Via Paul Jenkins @ Rethink Mental Illness
Three judges today confirmed what campaigners have been shouting from the rooftops for years – the benefits test used to decide whether people are fit for work, actively discriminates against people with mental illness.
This is a huge victory for everyone who has been subjected to the cruel and unfair Work Capability Assessment(WCA), which is used to decide who is fit for work.
The WCA is riddled with problems but this judicial review focussed on one specific issue – that of gathering supporting evidence. Under the current system, no matter how ill or even delusional you may be, you are responsible for proactively gathering your own medical evidence and sending it to the Department of Work and Pensions (DWP). If you fail to do this, it simply won’t be looked at.
This means your ability to work will be judged from a one-off 15 minute assessment by a stranger who may well have no mental health training whatsoever and has no idea what your GP, psychiatrist or Community Psychiatric Nurse has to say about your illness. It means all the paperwork documenting your long history of severe and enduring mental illness can be simply ignored.
While for most people, gathering this kind of evidence would be fairly straightforward, for someone with a severe mental illness, it can be an impossible task. We’re talking about people who may be in the midst of a psychotic episode or someone who perhaps hasn’t left the house for months.
“It’s like asking someone in a wheelchair to walk to the assessment centre.”
Our CEO Paul Jenkins on the Unfair WCA
It’s these very people, those who are most ill, who are least likely to be able to gather their own evidence and who are being penalised as a result. It’s like asking someone in a wheelchair to walk to the assessment centre. It sets people up to fail and means that some of the most vulnerable people in our society are being left without the basic financial support they need.
The system flies in the face of equality legislation, which has been carefully developed over the last 50 years to protect people with disabilities. It creates the impression that the DWP isn’t too worried about getting it right, they’re just interested in slashing benefits, no matter what the human cost.
What makes it even harder to stomach is that it’s completely at odds with the government’s repeated insistence that mental health is a top priority. On the one hand, they are pushing forward with the Mental Health Strategy and the recently passed Mental Health Discrimination Bill, and on the other they are penalising the very same group by forcing them through this discriminatory process, which is putting lives at risk. A poll of over 1,000 GPscommissioned by Rethink Mental Illness last year, found that over 20% have patients who have felt suicidal due to the WCA.

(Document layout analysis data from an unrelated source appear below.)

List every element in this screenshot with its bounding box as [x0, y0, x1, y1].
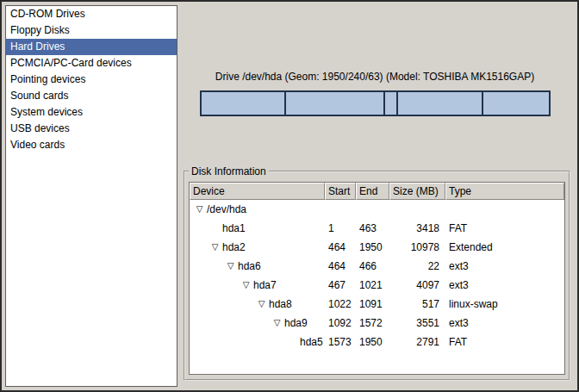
device-label: hda7 [252, 276, 277, 295]
sidebar-item-floppy-disks[interactable]: Floppy Disks [6, 22, 177, 39]
size-cell [389, 200, 445, 219]
sidebar-item-label: Floppy Disks [10, 24, 70, 36]
expander-icon[interactable]: ▽ [271, 314, 283, 333]
sidebar-item-pcmcia-pc-card-devices[interactable]: PCMCIA/PC-Card devices [6, 55, 177, 72]
end-cell: 466 [356, 257, 389, 276]
device-cell: ▽ hda7 [190, 276, 325, 295]
column-header-device[interactable]: Device [190, 183, 325, 200]
end-cell [356, 200, 389, 219]
table-row-hda9[interactable]: ▽ hda9 1092 1572 3551 ext3 [190, 314, 564, 333]
table-row-hda2[interactable]: ▽ hda2 464 1950 10978 Extended [190, 238, 564, 257]
partition-bar [200, 90, 551, 116]
device-label: hda2 [221, 238, 246, 257]
table-row-hda6[interactable]: ▽ hda6 464 466 22 ext3 [190, 257, 564, 276]
sidebar-item-usb-devices[interactable]: USB devices [6, 121, 177, 137]
expander-icon[interactable]: ▽ [209, 238, 221, 257]
column-header-size-mb[interactable]: Size (MB) [389, 183, 445, 200]
device-cell: ▽ hda1 [190, 219, 325, 238]
disk-information-label: Disk Information [189, 165, 269, 177]
drive-title: Drive /dev/hda (Geom: 1950/240/63) (Mode… [196, 71, 553, 83]
end-cell: 1572 [356, 314, 389, 333]
size-cell: 22 [389, 257, 445, 276]
column-header-type[interactable]: Type [445, 183, 564, 200]
sidebar-item-video-cards[interactable]: Video cards [6, 137, 177, 153]
sidebar-item-label: Sound cards [10, 90, 68, 102]
end-cell: 1021 [356, 276, 389, 295]
size-cell: 3418 [389, 219, 445, 238]
partition-divider [482, 92, 483, 115]
device-label: hda5 [299, 333, 323, 352]
expander-icon[interactable]: ▽ [193, 200, 206, 219]
sidebar-item-label: PCMCIA/PC-Card devices [10, 57, 132, 69]
end-cell: 1950 [356, 333, 389, 352]
device-cell: ▽ hda5 [190, 333, 325, 352]
sidebar-item-pointing-devices[interactable]: Pointing devices [6, 72, 177, 88]
start-cell: 464 [325, 257, 356, 276]
disk-table-header: DeviceStartEndSize (MB)Type [190, 183, 564, 200]
end-cell: 1950 [356, 238, 389, 257]
column-header-start[interactable]: Start [325, 183, 356, 200]
device-cell: ▽ hda8 [190, 295, 325, 314]
table-row-hda1[interactable]: ▽ hda1 1 463 3418 FAT [190, 219, 564, 238]
table-row-hda7[interactable]: ▽ hda7 467 1021 4097 ext3 [190, 276, 564, 295]
start-cell: 1 [325, 219, 356, 238]
device-cell: ▽ hda9 [190, 314, 325, 333]
device-cell: ▽ /dev/hda [190, 200, 325, 219]
device-category-list: CD-ROM Drives Floppy Disks Hard Drives P… [5, 5, 177, 387]
table-row-hda8[interactable]: ▽ hda8 1022 1091 517 linux-swap [190, 295, 564, 314]
size-cell: 4097 [389, 276, 445, 295]
sidebar-item-label: USB devices [10, 122, 70, 134]
size-cell: 517 [389, 295, 445, 314]
disk-table-body: ▽ /dev/hda ▽ hda1 1 463 3418 FAT ▽ hda2 … [190, 200, 564, 374]
start-cell: 1022 [325, 295, 356, 314]
partition-divider [383, 92, 385, 115]
start-cell: 1573 [325, 333, 356, 352]
sidebar-item-cd-rom-drives[interactable]: CD-ROM Drives [6, 6, 177, 22]
start-cell: 467 [325, 276, 356, 295]
sidebar-item-label: Video cards [10, 139, 65, 151]
type-cell: ext3 [445, 276, 564, 295]
size-cell: 2791 [389, 333, 445, 352]
table-row-hda5[interactable]: ▽ hda5 1573 1950 2791 FAT [190, 333, 564, 352]
sidebar-item-label: System devices [10, 106, 83, 118]
expander-icon[interactable]: ▽ [255, 295, 268, 314]
device-label: hda9 [283, 314, 308, 333]
table-row-dev-hda[interactable]: ▽ /dev/hda [190, 200, 564, 219]
device-label: hda6 [237, 257, 261, 276]
sidebar-item-label: Hard Drives [10, 40, 65, 53]
type-cell: ext3 [445, 257, 564, 276]
device-cell: ▽ hda2 [190, 238, 325, 257]
end-cell: 463 [356, 219, 389, 238]
sidebar-item-label: Pointing devices [10, 73, 85, 85]
type-cell: linux-swap [445, 295, 564, 314]
column-header-end[interactable]: End [356, 183, 389, 200]
sidebar-item-sound-cards[interactable]: Sound cards [6, 88, 177, 104]
type-cell: ext3 [445, 314, 564, 333]
partition-divider [396, 92, 398, 115]
start-cell: 1092 [325, 314, 356, 333]
expander-icon[interactable]: ▽ [224, 257, 237, 276]
disk-table: DeviceStartEndSize (MB)Type ▽ /dev/hda ▽… [189, 182, 565, 375]
size-cell: 3551 [389, 314, 445, 333]
type-cell: FAT [445, 333, 564, 352]
expander-icon[interactable]: ▽ [240, 276, 252, 295]
type-cell [445, 200, 564, 219]
device-cell: ▽ hda6 [190, 257, 325, 276]
type-cell: Extended [445, 238, 564, 257]
hardware-browser-window: CD-ROM Drives Floppy Disks Hard Drives P… [0, 0, 579, 392]
sidebar-item-hard-drives[interactable]: Hard Drives [6, 39, 177, 55]
sidebar-item-label: CD-ROM Drives [10, 8, 85, 20]
start-cell [325, 200, 356, 219]
type-cell: FAT [445, 219, 564, 238]
size-cell: 10978 [389, 238, 445, 257]
start-cell: 464 [325, 238, 356, 257]
disk-information-frame: Disk Information DeviceStartEndSize (MB)… [184, 165, 570, 381]
end-cell: 1091 [356, 295, 389, 314]
device-label: hda1 [221, 219, 246, 238]
sidebar-item-system-devices[interactable]: System devices [6, 104, 177, 121]
partition-divider [284, 92, 286, 115]
device-label: /dev/hda [206, 200, 246, 219]
device-label: hda8 [268, 295, 292, 314]
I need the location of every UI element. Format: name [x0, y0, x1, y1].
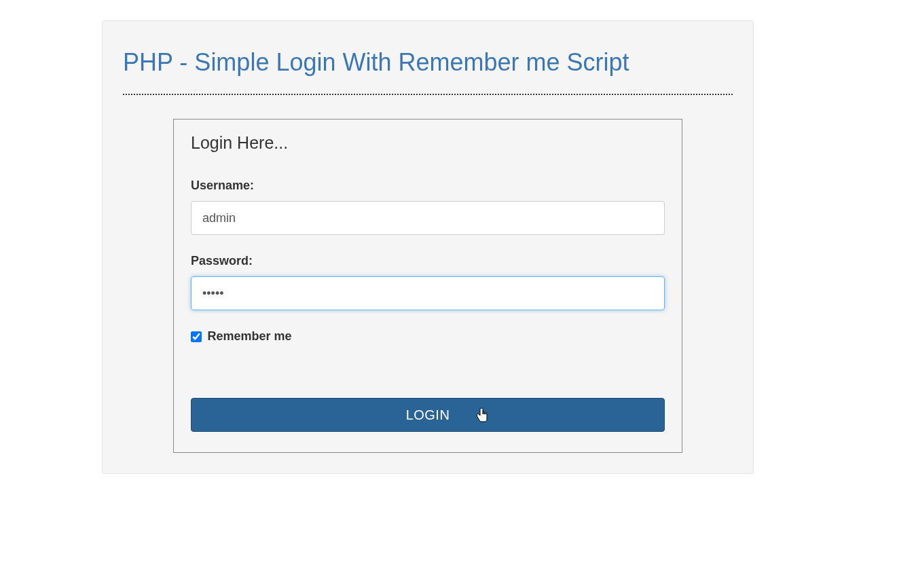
remember-group: Remember me [191, 329, 665, 344]
login-button-label: LOGIN [406, 407, 450, 422]
cursor-pointer-icon [475, 407, 489, 423]
page-title: PHP - Simple Login With Remember me Scri… [123, 48, 733, 77]
login-box: Login Here... Username: Password: Rememb… [173, 119, 682, 453]
username-input[interactable] [191, 201, 665, 235]
divider [123, 94, 733, 95]
remember-label: Remember me [207, 329, 291, 343]
remember-checkbox[interactable] [191, 331, 202, 342]
username-group: Username: [191, 179, 665, 235]
login-button[interactable]: LOGIN [191, 398, 665, 432]
password-label: Password: [191, 254, 665, 268]
password-input[interactable] [191, 276, 665, 310]
main-panel: PHP - Simple Login With Remember me Scri… [102, 20, 754, 474]
password-group: Password: [191, 254, 665, 310]
login-heading: Login Here... [191, 133, 665, 153]
username-label: Username: [191, 179, 665, 193]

The judgment is a huge victory for everyone affected by severe mental illness, but it’s sad that it took a court case to force the DWP to take action. They have been dragging their heels on this issue for years while making vague and empty promises to improve. All this time, people with severe mental illnesses have continued to be subjected to this unfair test and many have wrongly had their benefits reduced or removed. Now that the court has ruled that these tests are unfair, it would be completely irresponsible to carry on using them. We are calling on the DWP to halt the mass reassessment of people in this group receiving incapacity benefit immediately, until the process is fixed.
We’re not saying people with severe mental illness cannot work. For some people work can be central to recovery and staying well. Those people should be offered support to get back into employment. What we are saying is that benefit tests should be fair and accurate, to ensure the most ill and vulnerable people in our society don’t slip through the net. It’s in everyone’s interests that we get this right. Inaccurate assessments lead to costly appeals and put further strain on the public purse.
Today’s ruling is a huge step forward, but the real work starts now. There has been a lot of tinkering around the edges of the system, but not enough real action. Now we not only need to see major reforms to the WCA, but also to the assessment process for all benefits so we can be sure people with mental illness are getting a fair deal.